■ **Assigned task**: Every line below that mentions the word "Sponsorowane" should be copied out.

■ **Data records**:
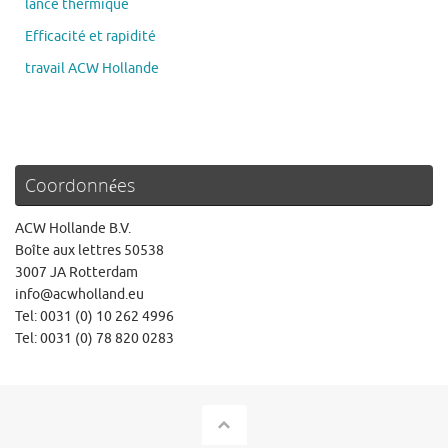
lance thermique
Efficacité et rapidité
travail ACW Hollande
Coordonnées
ACW Hollande B.V.
Boîte aux lettres 50538
3007 JA Rotterdam
info@acwholland.eu
Tel: 0031 (0) 10 262 4996
Tel: 0031 (0) 78 820 0283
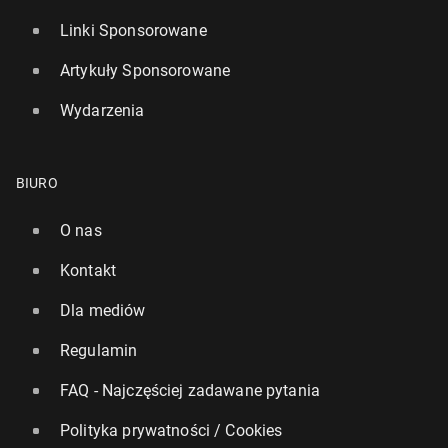
Linki Sponsorowane
Artykuły Sponsorowane
Wydarzenia
BIURO
O nas
Kontakt
Dla mediów
Regulamin
FAQ - Najczęściej zadawane pytania
Polityka prywatności / Cookies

■ **Answer for this exercise**:
Linki Sponsorowane
Artykuły Sponsorowane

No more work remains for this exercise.